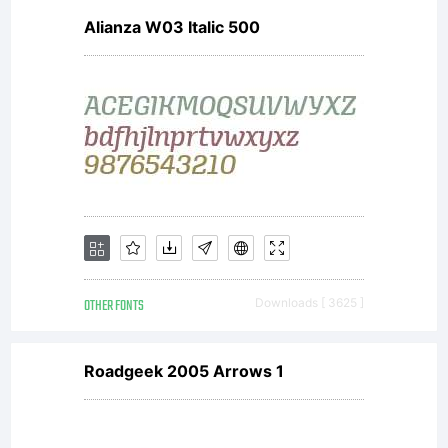
Alianza W03 Italic 500
protected
under
domestic
OTHER FONTS
Downloads [ 3625 ]
and
Roadgeek 2005 Arrows 1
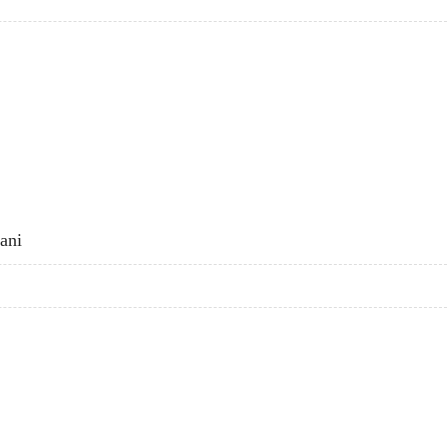
I
ani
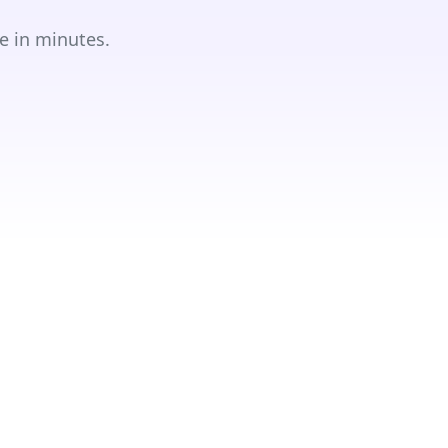
e in minutes.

________________________________________

#### [WORK TO COMPLETE]
Repeat the data exactly. Pictures should not appear.

#### [RESULT]
Alianza W03 Italic 500
protected
under
domestic
OTHER FONTS
Downloads [ 3625 ]
and
Roadgeek 2005 Arrows 1
I
ani
e in minutes.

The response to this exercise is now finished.